Sunday, June 28, 2015

64% of Canadians Live South of Seattle!!! (Python)

On these long summer days, it's easy to remember that Seattle is REALLY far north.  This time of year, our days are only a few minutes shy of 16 hours long!  That's great, though we pay for it with our long winter nights.

Of course, I'm reminded that we're not SO far north.  I have a few friends in Vancouver, BC, who have a more extreme situation.  But that's Canada.  It's not called the Great White NORTH for nothing (btw, I'm an old SCTV fan).

But wait, are Canadians really "northerners" compared to us?  I mean, I sometimes hear the statistic that 90% of the Canadian population lives within 100 miles of the US border.  Because they love us.  Or because being really far north isn't very fun.  Here's a source:  https://www.cia.gov/library/publications/the-world-factbook/geos/ca.html

And another thing - if you take a good look at a map (preferably a globe), you'll see that a large portion of Eastern Canada isn't that far north at all.  The border takes a big southern dip in the map just east of the Great Lakes that doesn't come back north til the edge of Maine.  That big dip, whatever Canadians call it, seems to hold a large portion of Canada's major cities (Toronto, Ottawa, Montreal, Quebec City...).



It seemed likely to me that most of the population of Canada lived in that dip, which would incidate that most of the population of Canada actually lives farther south than Seattle!

Note:  On most maps, because of that whole sphericalish nature of Earth, lots of parts of Canada that are south of Seattle actually appear to easily be north of Seattle.  If you look at this map from Wikimedia, it looks like St.
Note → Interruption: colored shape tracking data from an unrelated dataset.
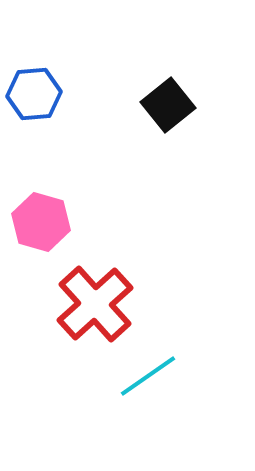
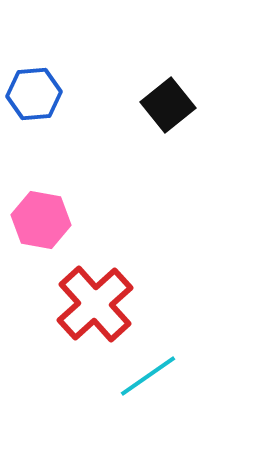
pink hexagon: moved 2 px up; rotated 6 degrees counterclockwise
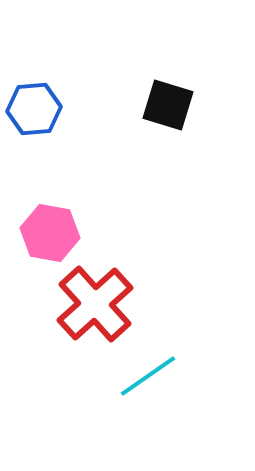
blue hexagon: moved 15 px down
black square: rotated 34 degrees counterclockwise
pink hexagon: moved 9 px right, 13 px down
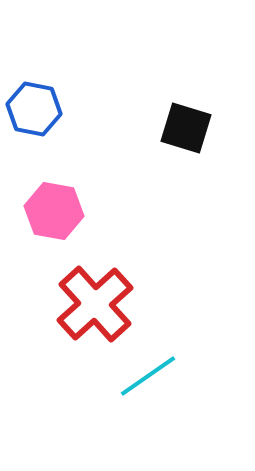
black square: moved 18 px right, 23 px down
blue hexagon: rotated 16 degrees clockwise
pink hexagon: moved 4 px right, 22 px up
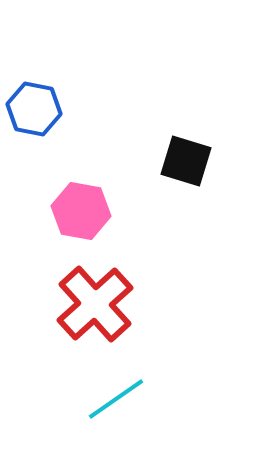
black square: moved 33 px down
pink hexagon: moved 27 px right
cyan line: moved 32 px left, 23 px down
John's, way on the east coast of Canada, easily looks to be north of Seattle.  It isn't.  At latitude 47.5675°N, it is south of Seattle (47.6097°N).  Quebec, at 46.816667°N, is also south of Seattle.



Anyway, I wanted to know how many Canadians live south of Seattle.
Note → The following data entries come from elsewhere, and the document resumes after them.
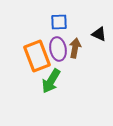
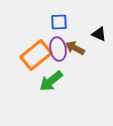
brown arrow: rotated 72 degrees counterclockwise
orange rectangle: moved 1 px left, 1 px up; rotated 72 degrees clockwise
green arrow: rotated 20 degrees clockwise
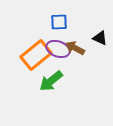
black triangle: moved 1 px right, 4 px down
purple ellipse: rotated 60 degrees counterclockwise
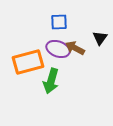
black triangle: rotated 42 degrees clockwise
orange rectangle: moved 8 px left, 7 px down; rotated 24 degrees clockwise
green arrow: rotated 35 degrees counterclockwise
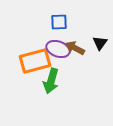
black triangle: moved 5 px down
orange rectangle: moved 7 px right, 1 px up
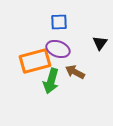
brown arrow: moved 24 px down
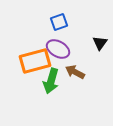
blue square: rotated 18 degrees counterclockwise
purple ellipse: rotated 10 degrees clockwise
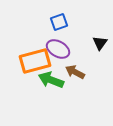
green arrow: moved 1 px up; rotated 95 degrees clockwise
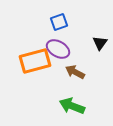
green arrow: moved 21 px right, 26 px down
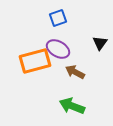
blue square: moved 1 px left, 4 px up
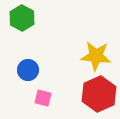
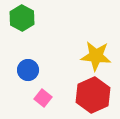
red hexagon: moved 6 px left, 1 px down
pink square: rotated 24 degrees clockwise
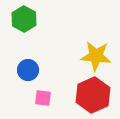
green hexagon: moved 2 px right, 1 px down
pink square: rotated 30 degrees counterclockwise
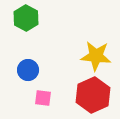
green hexagon: moved 2 px right, 1 px up
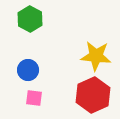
green hexagon: moved 4 px right, 1 px down
pink square: moved 9 px left
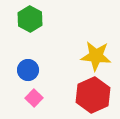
pink square: rotated 36 degrees clockwise
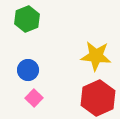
green hexagon: moved 3 px left; rotated 10 degrees clockwise
red hexagon: moved 5 px right, 3 px down
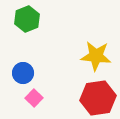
blue circle: moved 5 px left, 3 px down
red hexagon: rotated 16 degrees clockwise
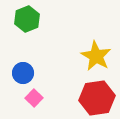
yellow star: rotated 24 degrees clockwise
red hexagon: moved 1 px left
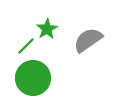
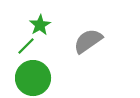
green star: moved 7 px left, 4 px up
gray semicircle: moved 1 px down
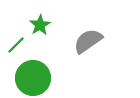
green line: moved 10 px left, 1 px up
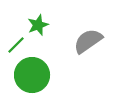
green star: moved 2 px left; rotated 10 degrees clockwise
green circle: moved 1 px left, 3 px up
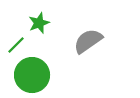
green star: moved 1 px right, 2 px up
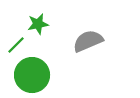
green star: moved 1 px left, 1 px down; rotated 10 degrees clockwise
gray semicircle: rotated 12 degrees clockwise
So I set out to answer that question, programmatically.

My first thought was to find some Canadian census data.  I quickly found an official looking site from the 2011 census (http://www12.statcan.gc.ca/census-recensement/2011/dp-pd/hlt-fst/pd-pl/Table-Tableau.cfm?LANG=Eng&T=801&S=51&O=A), and zeroed in on a large list of Canadian population centers with populations of at least 1000 people.  I figured I could take these centers, find their locations, compare them to Seattle, and have my answer!  People living outside of those areas would probably be an insignificant portion of the population (MISTAKE!  My big city biases bit me there).
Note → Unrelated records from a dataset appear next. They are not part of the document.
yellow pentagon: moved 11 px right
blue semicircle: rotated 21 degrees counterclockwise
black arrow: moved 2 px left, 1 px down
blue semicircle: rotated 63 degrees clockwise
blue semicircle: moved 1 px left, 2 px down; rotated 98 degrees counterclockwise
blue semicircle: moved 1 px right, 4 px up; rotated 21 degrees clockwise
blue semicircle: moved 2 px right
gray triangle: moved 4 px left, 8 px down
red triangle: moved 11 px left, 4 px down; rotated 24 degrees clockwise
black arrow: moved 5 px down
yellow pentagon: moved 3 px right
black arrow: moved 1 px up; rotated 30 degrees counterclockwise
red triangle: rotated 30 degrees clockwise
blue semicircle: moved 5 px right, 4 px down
This solution was a little more interesting than my final solution, so I'll briefly describe it here:  
Given the spreadsheet of all population centers
Go through the spreadsheet, feed the population center name into website (www.findlatitudeandlongitude.com), extract the lat/lon of that population center.
(missing population centers needed to be researched manually)

As I mentioned earlier, my big city biases bit me there.  I thought, how much of the population actually lived outside of population centers of 1000 people?  Well, of the 33+ million Canadians, around 10 million of them.  Oops.  That seemed like too large a part of the population to not account for in my solution, so I went back to the drawing board.

How about taking all of the county populations?  Unlike the United States, Canada doesn't have counties everywhere, at least not calling them 'counties'.  So that thought was a no go.

Then I discovered that Canada does have "census districts".  200+ of them, and they cover the entire country, and the sum of the populations of all of them was the total population of Canada!  Yay!  So I had all of the population data I needed, and just needed their locations, so I could compare the latitude with Seattle.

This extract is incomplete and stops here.